- [Material supplied]:
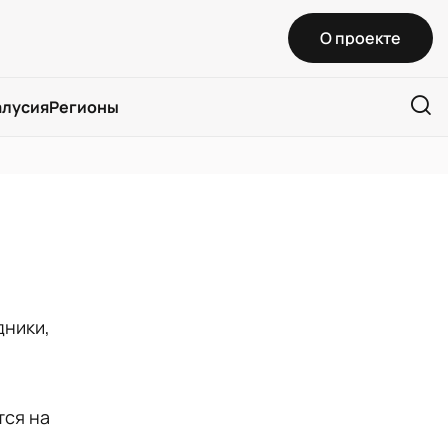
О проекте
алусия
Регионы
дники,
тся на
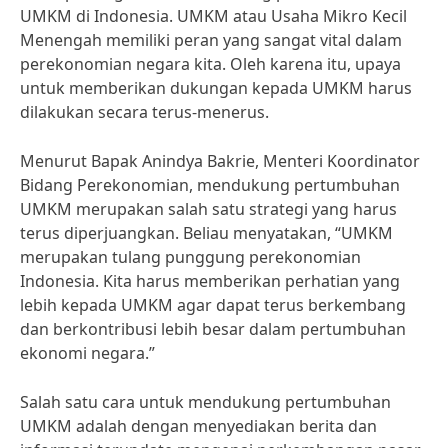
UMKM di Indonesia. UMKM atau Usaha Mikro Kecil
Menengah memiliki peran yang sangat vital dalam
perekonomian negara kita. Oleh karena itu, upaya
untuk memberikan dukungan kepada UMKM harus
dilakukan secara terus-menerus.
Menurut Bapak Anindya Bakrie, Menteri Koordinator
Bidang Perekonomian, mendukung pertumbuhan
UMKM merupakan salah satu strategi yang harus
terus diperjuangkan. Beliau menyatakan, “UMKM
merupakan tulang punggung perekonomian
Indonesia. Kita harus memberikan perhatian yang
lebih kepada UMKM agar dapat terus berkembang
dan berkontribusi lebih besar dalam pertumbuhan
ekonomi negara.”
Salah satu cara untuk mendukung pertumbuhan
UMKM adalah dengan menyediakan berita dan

--

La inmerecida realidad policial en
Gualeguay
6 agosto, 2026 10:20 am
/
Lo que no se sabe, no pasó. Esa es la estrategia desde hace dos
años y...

- [Description of the task]: Check each line of the records above for "satu", and copy those that have it.

- [Answer to the problem]:
UMKM merupakan salah satu strategi yang harus
Salah satu cara untuk mendukung pertumbuhan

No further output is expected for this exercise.